As if I needed ANOTHER reason to hate Mondays, I woke up this morning with the scent of slightly processed sewage taking my nose hairs hostage.
I don’t even know what to say – If the hadn’t already convinced me, the trails of toilet paper in my backyard would have been enough to confirm it wasn’t grey water. YUCK.
Why does this shit happen to me?
Of course, it has given me the excuse to make double entendre’s all day… (this is where I paused to google double entendre’s to make sure a. I spelled it correctly, and b. that is what I actually meant) with such gems as:
“I woke up and there was shit everywhere!”
“I really need to go home and see if someone can fix this shit”
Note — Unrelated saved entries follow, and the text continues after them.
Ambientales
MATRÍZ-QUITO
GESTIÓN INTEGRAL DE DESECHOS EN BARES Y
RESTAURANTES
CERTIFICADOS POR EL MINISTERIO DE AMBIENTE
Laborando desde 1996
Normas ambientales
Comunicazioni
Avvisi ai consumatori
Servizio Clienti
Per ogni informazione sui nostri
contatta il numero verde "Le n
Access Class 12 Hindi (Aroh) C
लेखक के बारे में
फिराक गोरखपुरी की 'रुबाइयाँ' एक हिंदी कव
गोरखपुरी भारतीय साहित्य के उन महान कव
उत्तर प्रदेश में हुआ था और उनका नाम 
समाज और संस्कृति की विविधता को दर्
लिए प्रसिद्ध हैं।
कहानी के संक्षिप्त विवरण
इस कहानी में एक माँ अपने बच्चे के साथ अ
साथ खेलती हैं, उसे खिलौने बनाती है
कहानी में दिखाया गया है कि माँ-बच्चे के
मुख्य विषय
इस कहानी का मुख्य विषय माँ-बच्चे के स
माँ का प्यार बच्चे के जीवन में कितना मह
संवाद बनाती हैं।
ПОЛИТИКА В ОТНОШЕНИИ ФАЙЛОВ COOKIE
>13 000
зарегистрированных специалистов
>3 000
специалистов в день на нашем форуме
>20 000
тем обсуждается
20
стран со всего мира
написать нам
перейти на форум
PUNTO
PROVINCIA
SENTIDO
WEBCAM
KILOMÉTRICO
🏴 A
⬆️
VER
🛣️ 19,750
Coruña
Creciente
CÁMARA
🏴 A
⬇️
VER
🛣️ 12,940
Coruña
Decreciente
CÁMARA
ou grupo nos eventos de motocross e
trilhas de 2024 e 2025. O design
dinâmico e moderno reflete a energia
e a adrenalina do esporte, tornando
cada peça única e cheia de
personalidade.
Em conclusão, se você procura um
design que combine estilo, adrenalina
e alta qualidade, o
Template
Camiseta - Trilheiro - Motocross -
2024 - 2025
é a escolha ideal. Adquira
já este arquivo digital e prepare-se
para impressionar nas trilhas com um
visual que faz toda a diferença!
“I hope they have that shit fixed before I get home!”
It’s just so much fun when you are talking about ACTUAL SHIT. There is simply a shitload of possibilities. And it’s also possibly the only slightly positive thing that happened today.
Driving home from work the ute was driving like a three wheeled tractor, so we pulled off the side of the road to have a look. One of the mud guards had some loose and was banging against the wheel. Being the ever resourceful pessimist I am, I just sighed and wired it back on with a coathanger.
Further down the road, I was following a car which had a bumper sticker that read “Sponsored by Centrelink”. No Shit. Why would you advertise that on your CAR?! It’s like saying “Hi, I am unemployed, a pensioner and/or disabled and I get government payments for that shit”. Perhaps I just don’t understand. I wanted to get a photo, but obviously am not as talented as TheBloggess, who manages to take photo’s WHILE DRIVING.
Nearly home, and on the corner of my block I see a young feral, about 16, wearing ripped clothes and shaggy hair, with a sledgehammer pounding at the base of a street sign in what appeared to be an attempt to steal it. Stopped at the light, I watched as he finally broke it, and it crashed to the ground. Throwing the sledgehammer over his shoulder he ran quickly across the road – STRAIGHT INTO A COUNCIL TRUCK. I am really glad I saw this, before I got home and called the Council to report it…
Yeah. That would have been an AWESOME conversation. NOT.
Got home, and it looks like my pool pump is broken – but I can’t check because there is a big evil spider lurking in the vicinity and I am seriously phobic about spiders. Like, jump-out-of-a-moving-car if-someone-mentions-the-word type of phobic.
I’m writing this post, from my bedroom, armed with a can of bug juice, and the doors and windows are locked. Shit. Knowing my luck the house will burn down and I won’t be able to get out…
Send Vodka and Drugs. The codeword is “I have vodka and/or drugs”.